Some portions of this description describe the embodiments in terms of algorithms and symbolic representations of operations on information. These algorithmic descriptions and representations are commonly used by those skilled in the data processing arts to convey the substance of their work effectively to others skilled in the art. These operations, while described functionally, computationally, or logically, are understood to be implemented by computer programs or equivalent electrical circuits, microcode, or the like. Furthermore, it has also proven convenient at times, to refer to these arrangements of operations as modules, without loss of generality. The described operations and their associated modules may be embodied in software, firmware, hardware, or any combinations thereof.
Any of the steps, operations, or processes described herein may be performed or implemented with one or more hardware or software modules, alone or in combination with other devices. In one embodiment, a software module is implemented with a computer program product comprising a computer-readable medium containing computer program code, which can be executed by a computer processor for performing any or all of the steps, operations, or processes described.

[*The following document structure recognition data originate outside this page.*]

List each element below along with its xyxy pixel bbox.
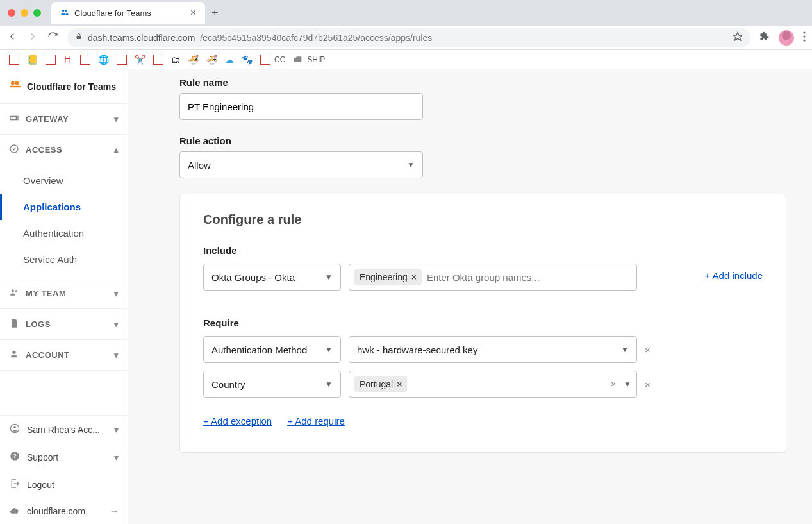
rule-name-input[interactable]: [179, 93, 423, 120]
sidebar-item-logs[interactable]: LOGS ▾: [0, 309, 128, 339]
chevron-down-icon: ▾: [114, 289, 119, 298]
clear-icon[interactable]: ×: [608, 379, 618, 389]
require-selector-auth[interactable]: Authentication Method ▼: [203, 336, 341, 363]
address-bar[interactable]: dash.teams.cloudflare.com/eca95c4515a395…: [67, 28, 750, 47]
bookmark-ship[interactable]: SHIP: [293, 55, 325, 65]
logout-link[interactable]: Logout: [0, 471, 128, 498]
access-icon: [9, 144, 19, 156]
chevron-down-icon: ▾: [114, 114, 119, 124]
remove-tag-icon[interactable]: ×: [397, 379, 402, 389]
chevron-down-icon: ▼: [325, 380, 333, 389]
bookmark-icon[interactable]: 🗂: [171, 55, 180, 65]
include-selector[interactable]: Okta Groups - Okta ▼: [203, 264, 341, 291]
svg-point-16: [12, 351, 15, 354]
sidebar-item-access[interactable]: ACCESS ▴: [0, 135, 128, 165]
logs-icon: [9, 318, 19, 330]
require-selector-country[interactable]: Country ▼: [203, 371, 341, 398]
require-value-auth[interactable]: hwk - hardware-secured key ▼: [349, 336, 637, 363]
chevron-down-icon: ▾: [114, 452, 119, 462]
new-tab-button[interactable]: +: [211, 6, 219, 20]
chevron-down-icon: ▼: [624, 380, 631, 389]
extensions-icon[interactable]: [759, 31, 770, 44]
brand-text: Cloudflare for Teams: [27, 81, 116, 92]
chevron-up-icon: ▴: [114, 145, 119, 155]
remove-tag-icon[interactable]: ×: [411, 272, 417, 282]
gateway-icon: [9, 113, 19, 125]
bookmarks-bar: 📒 ⛩ 🌐 ✂️ 🗂 🍜 🍜 ☁︎ 🐾 CC SHIP: [0, 50, 812, 69]
star-icon[interactable]: [733, 31, 743, 44]
forward-button[interactable]: [27, 31, 38, 44]
sidebar-item-account[interactable]: ACCOUNT ▾: [0, 340, 128, 370]
bookmark-icon[interactable]: ⛩: [63, 55, 72, 65]
add-exception-link[interactable]: + Add exception: [203, 416, 272, 427]
svg-point-5: [803, 35, 805, 37]
sidebar-item-myteam[interactable]: MY TEAM ▾: [0, 278, 128, 308]
svg-point-1: [65, 10, 67, 12]
bookmark-icon[interactable]: 🍜: [188, 55, 199, 65]
help-icon: ?: [9, 451, 21, 463]
add-include-link[interactable]: + Add include: [705, 270, 763, 281]
window-controls[interactable]: [8, 9, 41, 17]
remove-require-icon[interactable]: ×: [645, 379, 652, 390]
bookmark-icon[interactable]: [153, 55, 163, 65]
svg-point-0: [62, 9, 65, 11]
bookmark-icon[interactable]: ☁︎: [225, 55, 234, 65]
add-require-link[interactable]: + Add require: [287, 416, 345, 427]
tag-engineering: Engineering ×: [354, 269, 422, 285]
include-value-input[interactable]: Engineering ×: [349, 264, 637, 291]
team-icon: [9, 287, 19, 300]
svg-point-4: [803, 31, 805, 33]
require-value-country[interactable]: Portugal × × ▼: [349, 371, 637, 398]
sidebar-item-applications[interactable]: Applications: [0, 194, 128, 220]
bookmark-icon[interactable]: [80, 55, 90, 65]
sidebar-item-service-auth[interactable]: Service Auth: [0, 246, 128, 273]
bookmark-icon[interactable]: 🌐: [98, 55, 109, 65]
chevron-down-icon: ▼: [325, 345, 333, 354]
account-switcher[interactable]: Sam Rhea's Acc... ▾: [0, 416, 128, 443]
sidebar-item-gateway[interactable]: GATEWAY ▾: [0, 104, 128, 134]
browser-tab[interactable]: Cloudflare for Teams ×: [51, 2, 205, 24]
bookmark-icon[interactable]: 🐾: [242, 55, 253, 65]
rule-name-label: Rule name: [179, 77, 786, 88]
svg-text:?: ?: [13, 453, 17, 459]
svg-point-13: [10, 145, 18, 153]
svg-point-15: [15, 290, 17, 292]
tab-title: Cloudflare for Teams: [74, 8, 151, 18]
svg-point-14: [12, 289, 14, 292]
cloud-icon: [9, 506, 21, 516]
url-host: dash.teams.cloudflare.com: [88, 33, 195, 43]
bookmark-icon[interactable]: [117, 55, 127, 65]
profile-avatar[interactable]: [779, 30, 794, 46]
svg-point-7: [11, 81, 15, 85]
cloudflare-link[interactable]: cloudflare.com →: [0, 498, 128, 524]
bookmark-icon[interactable]: ✂️: [135, 55, 145, 65]
sidebar-item-overview[interactable]: Overview: [0, 167, 128, 194]
rule-action-select[interactable]: Allow ▼: [179, 151, 423, 178]
remove-require-icon[interactable]: ×: [645, 344, 652, 355]
sidebar-item-authentication[interactable]: Authentication: [0, 220, 128, 246]
svg-rect-9: [10, 86, 21, 88]
back-button[interactable]: [6, 31, 18, 44]
chevron-down-icon: ▼: [325, 273, 333, 282]
bookmark-icon[interactable]: [46, 55, 56, 65]
include-tag-input[interactable]: [427, 272, 631, 283]
reload-button[interactable]: [47, 31, 58, 44]
chevron-down-icon: ▾: [114, 425, 119, 435]
tag-portugal: Portugal ×: [354, 376, 407, 392]
require-label: Require: [203, 317, 763, 328]
svg-rect-2: [77, 36, 81, 39]
svg-point-18: [13, 426, 16, 428]
bookmark-icon[interactable]: [9, 55, 19, 65]
bookmark-icon[interactable]: 🍜: [206, 55, 217, 65]
close-icon[interactable]: ×: [190, 7, 196, 19]
rule-action-label: Rule action: [179, 135, 786, 146]
brand[interactable]: Cloudflare for Teams: [0, 69, 128, 104]
support-link[interactable]: ? Support ▾: [0, 443, 128, 471]
svg-rect-10: [10, 116, 18, 119]
menu-icon[interactable]: [803, 31, 806, 44]
bookmark-icon[interactable]: 📒: [27, 55, 38, 65]
svg-marker-3: [733, 32, 742, 40]
bookmark-cc[interactable]: CC: [260, 55, 285, 65]
chevron-down-icon: ▾: [114, 350, 119, 360]
svg-point-6: [803, 39, 805, 41]
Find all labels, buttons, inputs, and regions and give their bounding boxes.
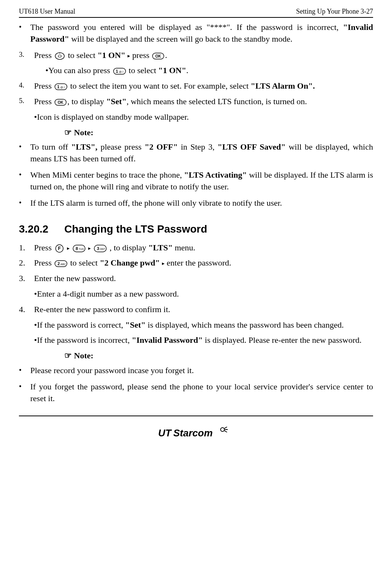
bullet-icon: • [34, 288, 37, 300]
list-item: 3. Enter the new password. [19, 273, 373, 284]
list-item: 1. Press F ▸ 8TUV ▸ 3DEF , to display "L… [19, 242, 373, 254]
text: If the LTS alarm is turned off, the phon… [30, 197, 373, 209]
key-8-icon: 8TUV [73, 245, 86, 252]
text: , to display [109, 243, 148, 252]
bullet-icon: • [34, 319, 37, 331]
list-item: 4. Press 1@.!: to select the item you wa… [19, 80, 373, 92]
step-number: 5. [19, 96, 34, 106]
text: to select [68, 50, 97, 60]
key-3-icon: 3DEF [94, 245, 107, 252]
bullet-icon: • [19, 381, 30, 392]
text: in Step 3, [178, 142, 218, 152]
svg-text:1: 1 [116, 69, 118, 73]
text: enter the password. [167, 258, 231, 267]
text: press [132, 50, 152, 60]
text-bold: "Invalid Password" [132, 335, 203, 345]
text: is displayed. Please re-enter the new pa… [203, 335, 362, 345]
text: Enter the new password. [34, 273, 373, 284]
text: Press [34, 50, 54, 60]
text: is displayed, which means the password h… [146, 320, 344, 330]
bullet-icon: • [19, 169, 30, 180]
text: Press [34, 258, 54, 267]
sub-bullet: • Icon is displayed on standby mode wall… [34, 111, 373, 123]
text: , which means the selected LTS function,… [126, 97, 307, 106]
note-bullets-1: • To turn off "LTS", please press "2 OFF… [19, 141, 373, 209]
triangle-icon: ▸ [88, 245, 91, 251]
svg-line-29 [224, 431, 227, 432]
step-number: 3. [19, 273, 34, 284]
text-bold: "LTS Alarm On". [251, 81, 315, 91]
svg-text:OK: OK [156, 54, 162, 58]
list-item: • The password you entered will be displ… [19, 22, 373, 45]
svg-text:8: 8 [76, 246, 78, 251]
ok-button-icon: OK [152, 53, 164, 59]
triangle-icon: ▸ [67, 245, 70, 251]
ok-button-icon: OK [54, 99, 67, 106]
header-left: UT618 User Manual [19, 8, 75, 16]
text-bold: "2 Change pwd" [100, 258, 160, 267]
svg-text:F: F [58, 246, 61, 251]
text-bold: "1 ON" [158, 66, 186, 75]
section-number: 3.20.2 [19, 222, 64, 236]
key-1-icon: 1@.!: [54, 83, 67, 90]
text: Please record your password incase you f… [30, 365, 373, 377]
svg-text:3: 3 [97, 246, 99, 251]
header-right: Setting Up Your Phone 3-27 [296, 8, 373, 16]
step-number: 4. [19, 80, 34, 91]
footer-rule [19, 416, 373, 416]
text: to select the item you want to set. For … [70, 81, 250, 91]
text-bold: "Set" [106, 97, 127, 106]
list-item: • When MiMi center begins to trace the p… [19, 169, 373, 193]
svg-text:2: 2 [58, 261, 60, 266]
note-label: ☞ Note: [64, 350, 373, 362]
svg-text:UT: UT [158, 427, 172, 439]
header-rule [19, 17, 373, 18]
text-bold: "LTS", [71, 142, 98, 152]
text: Icon is displayed on standby mode wallpa… [37, 111, 373, 123]
svg-text:Starcom: Starcom [173, 427, 213, 439]
text: Press [34, 81, 54, 91]
bullet-icon: • [19, 22, 30, 32]
bullet-icon: • [19, 365, 30, 375]
text-bold: "2 OFF" [145, 142, 178, 152]
section-title: Changing the LTS Password [64, 222, 207, 236]
list-item: 4. Re-enter the new password to confirm … [19, 304, 373, 316]
text: If the password is incorrect, [37, 335, 132, 345]
step-number: 4. [19, 304, 34, 316]
text: to select [70, 258, 100, 267]
note-label: ☞ Note: [64, 127, 373, 139]
svg-text:DEF: DEF [100, 248, 105, 250]
sub-bullet: • If the password is incorrect, "Invalid… [34, 334, 373, 346]
svg-text:@.!:: @.!: [60, 86, 65, 89]
triangle-icon: ▸ [128, 53, 130, 59]
page-header: UT618 User Manual Setting Up Your Phone … [19, 8, 373, 17]
bullet-icon: • [19, 197, 30, 208]
list-item: • To turn off "LTS", please press "2 OFF… [19, 141, 373, 165]
text: You can also press [48, 66, 112, 75]
section-heading: 3.20.2 Changing the LTS Password [19, 222, 373, 236]
text: please press [98, 142, 145, 152]
list-item: • If you forget the password, please sen… [19, 381, 373, 405]
triangle-icon: ▸ [162, 261, 165, 267]
sub-bullet: • If the password is correct, "Set" is d… [34, 319, 373, 331]
svg-text:TUV: TUV [79, 248, 84, 250]
text: The password you entered will be display… [30, 22, 343, 32]
bullet-icon: • [34, 111, 37, 123]
dpad-icon [54, 52, 65, 60]
svg-text:ABC: ABC [61, 263, 66, 266]
step-list-2: 1. Press F ▸ 8TUV ▸ 3DEF , to display "L… [19, 242, 373, 347]
svg-text:1: 1 [57, 84, 59, 89]
text-bold: "LTS Activating" [184, 170, 247, 180]
text: menu. [173, 243, 195, 252]
text: If you forget the password, please send … [30, 381, 373, 405]
text: . [186, 66, 188, 75]
sub-bullet: • Enter a 4-digit number as a new passwo… [34, 288, 373, 300]
key-1-icon: 1@.!: [113, 68, 126, 75]
list-item: 2. Press 2ABC to select "2 Change pwd" ▸… [19, 257, 373, 269]
text-bold: "LTS" [148, 243, 173, 252]
top-bullet-list: • The password you entered will be displ… [19, 22, 373, 45]
text: Press [34, 97, 54, 106]
list-item: • Please record your password incase you… [19, 365, 373, 377]
bullet-icon: • [45, 65, 48, 77]
text: , to display [67, 97, 106, 106]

Embodiments may also relate to an apparatus for performing the operations herein. This apparatus may be specially constructed for the required purposes, and/or it may comprise a general-purpose computing device selectively activated or reconfigured by a computer program stored in the computer. Such a computer program may be stored in a non-transitory, tangible computer readable storage medium, or any type of media suitable for storing electronic instructions, which may be coupled to a computer system bus. Furthermore, any computing systems referred to in the specification may include a single processor or may be architectures employing multiple processor designs for increased computing capability.
Embodiments may also relate to a product that is produced by a computing process described herein. Such a product may comprise information resulting from a computing process, where the information is stored on a non-transitory, tangible computer readable storage medium and may include any embodiment of a computer program product or other data combination described herein.

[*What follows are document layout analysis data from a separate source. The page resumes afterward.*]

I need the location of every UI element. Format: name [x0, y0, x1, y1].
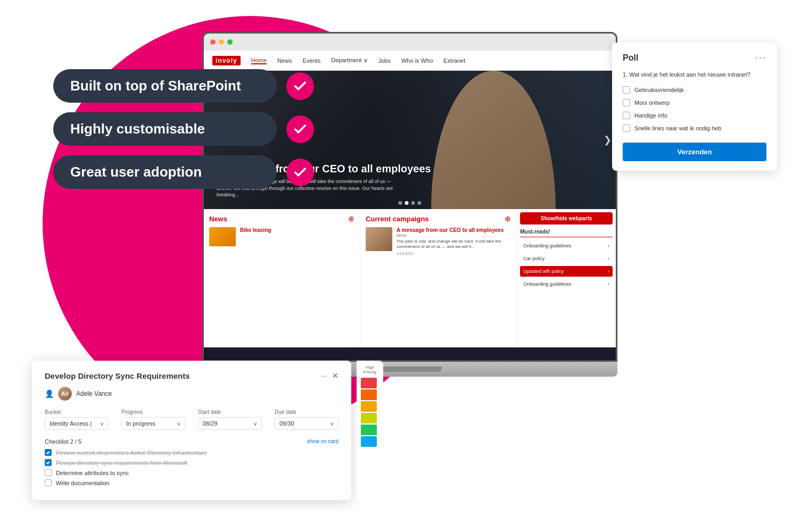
nav-news[interactable]: News — [277, 57, 292, 64]
nav-extranet[interactable]: Extranet — [443, 57, 465, 64]
priority-panel: High Priority — [357, 361, 383, 500]
hero-dot-3 — [411, 201, 415, 205]
poll-submit-button[interactable]: Verzenden — [623, 143, 766, 161]
news-add-icon[interactable]: ⊕ — [348, 214, 354, 223]
poll-card: Poll ··· 1. Wat vind je het leukst aan h… — [612, 43, 777, 171]
assignee-avatar: AV — [58, 387, 72, 401]
checklist-item-label-3: Determine attributes to sync — [56, 470, 129, 476]
task-due-label: Due date — [275, 409, 339, 415]
must-read-label-3: Updated wfh policy — [523, 269, 564, 274]
task-start-value: 08/29 — [203, 420, 218, 427]
campaigns-title: Current campaigns — [366, 215, 428, 223]
hero-dot-1 — [399, 201, 402, 205]
task-field-start: Start date 08/29 ∨ — [198, 409, 262, 430]
campaign-text-block: A message from our CEO to all employees … — [397, 227, 511, 256]
task-bucket-label: Bucket — [45, 409, 109, 415]
priority-color-blue — [361, 436, 377, 447]
badge-adoption-check — [286, 159, 314, 186]
badge-customisable-label: Highly customisable — [53, 112, 277, 146]
checklist-checkbox-4[interactable] — [45, 479, 52, 486]
must-read-icon-4: › — [608, 281, 609, 287]
task-start-select[interactable]: 08/29 ∨ — [198, 417, 262, 430]
section-campaigns: Current campaigns ⊕ A message from our C… — [360, 209, 517, 347]
poll-option-4: Snelle links naar wat ik nodig heb — [623, 124, 766, 132]
nav-home[interactable]: Home — [251, 57, 267, 64]
must-read-icon-2: › — [608, 256, 609, 261]
task-bucket-select[interactable]: Identity Access | ∨ — [45, 417, 109, 430]
campaigns-add-icon[interactable]: ⊕ — [505, 214, 511, 223]
priority-color-amber — [361, 401, 377, 412]
checklist-checkbox-2[interactable] — [45, 459, 52, 466]
task-bucket-value: Identity Access | — [49, 420, 92, 427]
poll-option-3: Handige info — [623, 112, 766, 119]
show-webparts-button[interactable]: Show/hide webparts — [520, 212, 613, 225]
task-progress-value: In progress — [126, 420, 155, 427]
nav-department[interactable]: Department ∨ — [331, 57, 368, 64]
hero-dot-2 — [405, 201, 409, 205]
poll-checkbox-3[interactable] — [623, 112, 630, 119]
news-thumbnail — [209, 227, 236, 246]
badge-adoption-label: Great user adoption — [53, 155, 277, 189]
must-read-item-3: Updated wfh policy › — [520, 266, 613, 277]
priority-color-orange — [361, 389, 377, 400]
poll-more-icon[interactable]: ··· — [755, 52, 766, 63]
task-close-icon[interactable]: ✕ — [332, 371, 339, 380]
task-field-progress: Progress In progress ∨ — [121, 409, 185, 430]
must-read-icon-3: › — [608, 269, 609, 274]
must-read-icon-1: › — [608, 243, 609, 248]
checklist-item-label-2: Review directory sync requirements from … — [56, 460, 187, 466]
task-show-on-card: show on card — [307, 438, 339, 445]
badge-sharepoint-check — [286, 72, 314, 100]
checklist-item-label-4: Write documentation — [56, 480, 110, 486]
hero-dot-4 — [418, 201, 422, 205]
poll-title: Poll — [623, 53, 638, 63]
task-more-icon[interactable]: ··· — [320, 371, 327, 380]
nav-jobs[interactable]: Jobs — [378, 57, 391, 64]
task-checklist-header: Checklist 2 / 5 show on card — [45, 438, 339, 445]
checklist-item-label-1: Review current on-premises Active Direct… — [56, 450, 207, 456]
task-due-value: 09/30 — [279, 420, 294, 427]
poll-option-2: Mooi ontwerp — [623, 99, 766, 106]
priority-color-red — [361, 378, 377, 388]
campaign-date: 14/12/22 — [397, 251, 413, 256]
check-icon — [293, 122, 308, 137]
news-header: News ⊕ — [209, 214, 354, 223]
assignee-person-icon: 👤 — [45, 389, 54, 398]
checklist-item-2: Review directory sync requirements from … — [45, 459, 339, 466]
poll-option-label-1: Gebruiksvriendelijk — [634, 87, 684, 93]
checklist-checkbox-3[interactable] — [45, 469, 52, 476]
poll-question: 1. Wat vind je het leukst aan het nieuwe… — [623, 71, 766, 79]
progress-chevron-down-icon: ∨ — [177, 421, 180, 427]
task-fields-row: Bucket Identity Access | ∨ Progress In p… — [45, 409, 339, 430]
campaign-body: The pain is real, and change will be har… — [397, 239, 511, 250]
news-item-title: Bike leasing — [240, 227, 271, 233]
section-mustreads: Show/hide webparts Must-reads! Onboardin… — [517, 209, 616, 347]
poll-option-label-3: Handige info — [634, 112, 667, 119]
task-due-select[interactable]: 09/30 ∨ — [275, 417, 339, 430]
section-news: News ⊕ Bike leasing — [204, 209, 360, 347]
check-icon — [293, 165, 308, 180]
checklist-checkbox-1[interactable] — [45, 449, 52, 456]
nav-events[interactable]: Events — [303, 57, 321, 64]
campaigns-header: Current campaigns ⊕ — [366, 214, 511, 223]
hero-arrow-right[interactable]: ❯ — [604, 134, 612, 146]
poll-checkbox-1[interactable] — [623, 86, 630, 94]
priority-label: High Priority — [361, 365, 379, 375]
campaign-meta: 14/12/22 — [397, 251, 511, 256]
intranet-nav: involy Home News Events Department ∨ Job… — [204, 51, 616, 71]
browser-chrome — [204, 34, 616, 51]
sections-row: News ⊕ Bike leasing Current campaigns ⊕ — [204, 209, 616, 347]
task-card: Develop Directory Sync Requirements ··· … — [32, 361, 351, 500]
badge-sharepoint: Built on top of SharePoint — [53, 69, 314, 103]
task-field-bucket: Bucket Identity Access | ∨ — [45, 409, 109, 430]
nav-who-is-who[interactable]: Who is Who — [401, 57, 433, 64]
poll-option-label-2: Mooi ontwerp — [634, 99, 670, 106]
poll-option-1: Gebruiksvriendelijk — [623, 86, 766, 94]
poll-header: Poll ··· — [623, 52, 766, 63]
task-progress-select[interactable]: In progress ∨ — [121, 417, 185, 430]
checklist-item-1: Review current on-premises Active Direct… — [45, 449, 339, 456]
checklist-item-4: Write documentation — [45, 479, 339, 486]
badge-customisable-check — [286, 115, 314, 143]
poll-checkbox-4[interactable] — [623, 124, 630, 132]
poll-checkbox-2[interactable] — [623, 99, 630, 106]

Finally, the language used in the specification has been principally selected for readability and instructional purposes, and it may not have been selected to delineate or circumscribe the inventive subject matter. It is therefore intended that the scope of the disclosure be limited not by this detailed description, but rather by any claims that issue on an application based hereon. Accordingly, the disclosure of the embodiments is intended to be illustrative, but not limiting, of the scope of the invention, which is set forth in the following claims.